Description of the task: Every record here must be copied exactly, except for the images it holds.
[Opening Supplied records section]
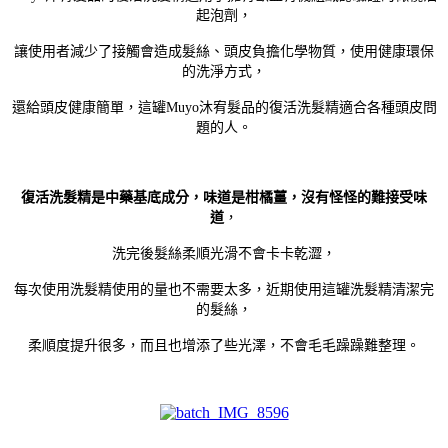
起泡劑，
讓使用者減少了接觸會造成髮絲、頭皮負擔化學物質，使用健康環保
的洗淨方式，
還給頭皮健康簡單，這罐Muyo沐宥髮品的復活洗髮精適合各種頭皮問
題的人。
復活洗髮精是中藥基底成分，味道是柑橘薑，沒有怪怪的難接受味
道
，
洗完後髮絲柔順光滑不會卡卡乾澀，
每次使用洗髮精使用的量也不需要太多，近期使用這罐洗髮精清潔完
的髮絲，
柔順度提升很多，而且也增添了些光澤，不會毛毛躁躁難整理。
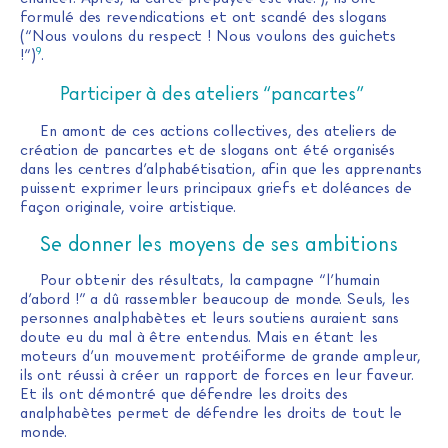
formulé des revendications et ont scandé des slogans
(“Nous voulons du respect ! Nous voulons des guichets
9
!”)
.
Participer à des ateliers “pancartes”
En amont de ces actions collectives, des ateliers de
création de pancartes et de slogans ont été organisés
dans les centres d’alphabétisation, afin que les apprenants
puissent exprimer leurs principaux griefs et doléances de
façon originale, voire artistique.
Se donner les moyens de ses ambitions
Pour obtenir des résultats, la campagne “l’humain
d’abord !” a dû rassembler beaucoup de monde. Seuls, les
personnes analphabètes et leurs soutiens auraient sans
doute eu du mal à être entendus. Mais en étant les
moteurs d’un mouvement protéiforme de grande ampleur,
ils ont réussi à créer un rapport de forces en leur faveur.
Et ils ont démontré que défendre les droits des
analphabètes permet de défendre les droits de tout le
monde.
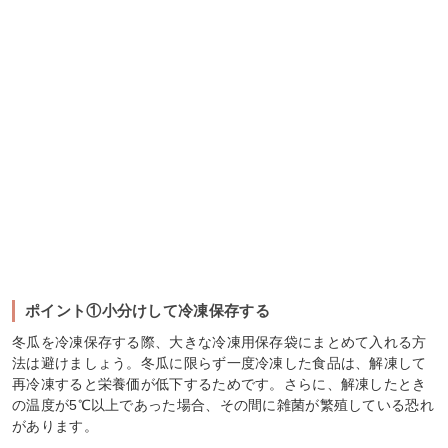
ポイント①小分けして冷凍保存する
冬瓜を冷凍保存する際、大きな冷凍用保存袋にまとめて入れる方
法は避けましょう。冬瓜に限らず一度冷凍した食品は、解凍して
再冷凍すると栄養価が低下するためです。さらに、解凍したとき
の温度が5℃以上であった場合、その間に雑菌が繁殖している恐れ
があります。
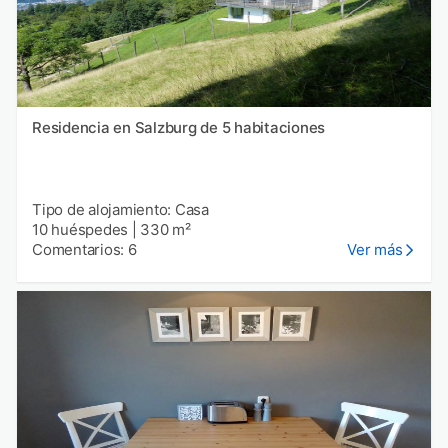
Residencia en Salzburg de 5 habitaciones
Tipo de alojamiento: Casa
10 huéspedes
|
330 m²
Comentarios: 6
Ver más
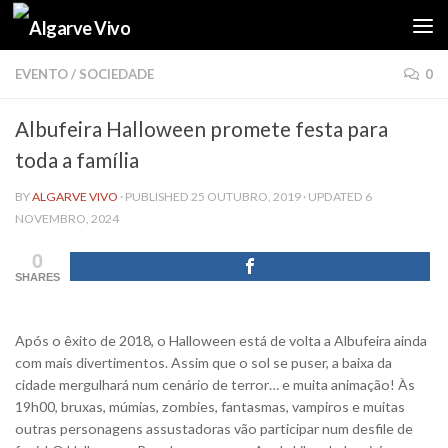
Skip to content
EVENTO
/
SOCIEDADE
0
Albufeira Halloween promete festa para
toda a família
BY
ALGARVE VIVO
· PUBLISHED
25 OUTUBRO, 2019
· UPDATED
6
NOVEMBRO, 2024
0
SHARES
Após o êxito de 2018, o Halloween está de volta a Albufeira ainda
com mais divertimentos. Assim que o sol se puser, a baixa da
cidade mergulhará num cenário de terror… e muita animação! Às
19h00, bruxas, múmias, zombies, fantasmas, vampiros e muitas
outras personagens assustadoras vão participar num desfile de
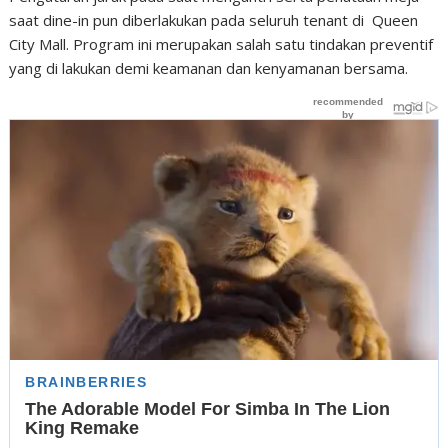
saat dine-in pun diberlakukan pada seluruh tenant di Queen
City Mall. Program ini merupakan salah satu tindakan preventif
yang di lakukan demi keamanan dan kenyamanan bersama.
[Closing Supplied records section]
Solution to this exercise:
起泡劑，
讓使用者減少了接觸會造成髮絲、頭皮負擔化學物質，使用健康環保
的洗淨方式，
還給頭皮健康簡單，這罐Muyo沐宥髮品的復活洗髮精適合各種頭皮問
題的人。
復活洗髮精是中藥基底成分，味道是柑橘薑，沒有怪怪的難接受味
道
，
洗完後髮絲柔順光滑不會卡卡乾澀，
每次使用洗髮精使用的量也不需要太多，近期使用這罐洗髮精清潔完
的髮絲，
柔順度提升很多，而且也增添了些光澤，不會毛毛躁躁難整理。
formulé des revendications et ont scandé des slogans
(“Nous voulons du respect ! Nous voulons des guichets
9
!”)
.
Participer à des ateliers “pancartes”
En amont de ces actions collectives, des ateliers de
création de pancartes et de slogans ont été organisés
dans les centres d’alphabétisation, afin que les apprenants
puissent exprimer leurs principaux griefs et doléances de
façon originale, voire artistique.
Se donner les moyens de ses ambitions
Pour obtenir des résultats, la campagne “l’humain
d’abord !” a dû rassembler beaucoup de monde. Seuls, les
personnes analphabètes et leurs soutiens auraient sans
doute eu du mal à être entendus. Mais en étant les
moteurs d’un mouvement protéiforme de grande ampleur,
ils ont réussi à créer un rapport de forces en leur faveur.
Et ils ont démontré que défendre les droits des
analphabètes permet de défendre les droits de tout le
monde.
ポイント①小分けして冷凍保存する
冬瓜を冷凍保存する際、大きな冷凍用保存袋にまとめて入れる方
法は避けましょう。冬瓜に限らず一度冷凍した食品は、解凍して
再冷凍すると栄養価が低下するためです。さらに、解凍したとき
の温度が5℃以上であった場合、その間に雑菌が繁殖している恐れ
があります。
Residencia en Salzburg de 5 habitaciones
Tipo de alojamiento: Casa
10 huéspedes
|
330 m²
Comentarios: 6
Ver más
Skip to content
EVENTO
/
SOCIEDADE
0
Albufeira Halloween promete festa para
toda a família
BY
ALGARVE VIVO
· PUBLISHED
25 OUTUBRO, 2019
· UPDATED
6
NOVEMBRO, 2024
0
SHARES
Após o êxito de 2018, o Halloween está de volta a Albufeira ainda
com mais divertimentos. Assim que o sol se puser, a baixa da
cidade mergulhará num cenário de terror… e muita animação! Às
19h00, bruxas, múmias, zombies, fantasmas, vampiros e muitas
outras personagens assustadoras vão participar num desfile de
saat dine-in pun diberlakukan pada seluruh tenant di Queen
City Mall. Program ini merupakan salah satu tindakan preventif
yang di lakukan demi keamanan dan kenyamanan bersama.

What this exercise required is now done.